Ali

July 8, 2016

My wife has never held famous athletes and coaches in very high regard. Much of this has to do with her disdain for misplaced priorities – so much attention and extravagant spending devoted to entertainment and sports when so much of the world’s population is without most basic essentials of life.

Because of my work, my wife occasionally has been in the company of some of the biggest names in American sports; but only one clenched her in rapt attention. It was Muhammad Ali.

We were attending a banquet at which Ali was honored. We sat at adjacent tables, with the back of my wife’s chair almost touching the back of the chair to which Ali was being ushered, slowly because of his disease.

We all stood as Ali entered. My wife’s eyes were on Ali; my eyes were on my wife, for I had never seen her give respect to a sports personality in this manner.

After the banquet, and at times since then, and certainly again after his death June 3, my wife and I have talked about what it is in Ali that she hasn’t seen in other prominent sports figures.

We noted that he brought elegance to a brutal sport, and charm to boastfulness. We cited the twinkle in his eye that outlasted his diseased body.

We recalled the tolerance and dignity he brought to his faith, and how he demonstrated his faith commitment at the most inconvenient time in his career.

We recalled his poetry when he was young and talked too much, and his use of magic to communicate after disease stole his words, as he did that night we were with him.

Years after that banquet, when Ali lit the Olympic flame at the 1996 Olympics, my wife cried. She had tears in her eyes again when that moment was replayed on the day after Ali’s death.

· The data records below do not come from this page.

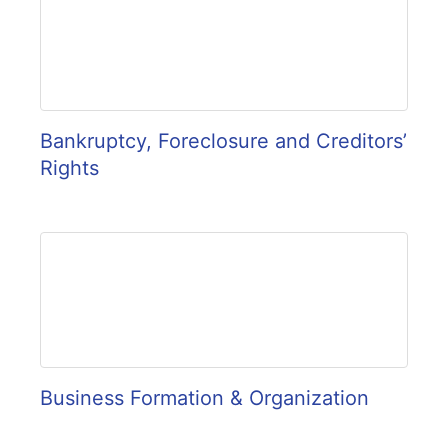
Bankruptcy, Foreclosure and Creditors’
Rights
Business Formation & Organization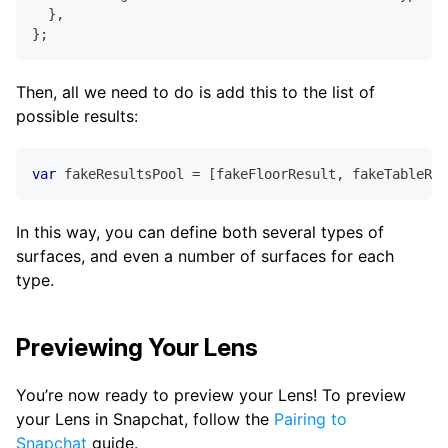
}
,
}
;
Then, all we need to do is add this to the list of
possible results:
var
 fakeResultsPool 
=
[
fakeFloorResult
,
 fakeTableRes
In this way, you can define both several types of
surfaces, and even a number of surfaces for each
type.
Previewing Your Lens
You’re now ready to preview your Lens! To preview
your Lens in Snapchat, follow the
Pairing to
Snapchat
guide.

Ali ascended to worldwide fame in a different era – when professional media tended to be enablers more than investigative journalists, and before social media pushed every personal weakness around the planet overnight. It’s possible Ali would not have been as loved if he had emerged in public life today. It’s also possible he would have been even more beloved.

Football Antics

November 7, 2017

The National Football League was sometimes criticized for being the “No Fun League” when it enforced rules that tended to discourage sack dances and end zone prances by its players. Recent relaxation of the NFL’s rules of decorum has brought a return of ridiculous behaviors.  

Not only are the behaviors immature, they are usually inappropriate for circumstances. A defensive lineman whose team is trailing by three touchdowns celebrates a rare tackle for a loss by marching around and pounding his chest. A running back whose team is behind by four touchdowns draws attention to a first down by strutting and pointing toward the goal line. A player who scores a touchdown celebrates like he’s never reached the end zone before.

Such behavior is penalized at lower levels. Why is it that the oldest players are allowed to act most childishly?

Attending our high school football games – watching players hand the ball to the official rather than spike it to the ground and dance all around after scoring – has been refreshing. Watching players return to their team huddles without drawing attention to themselves has been reassuring.

Our games are teaching respect and civility and team spirit at a time when America is in desperate need of those values.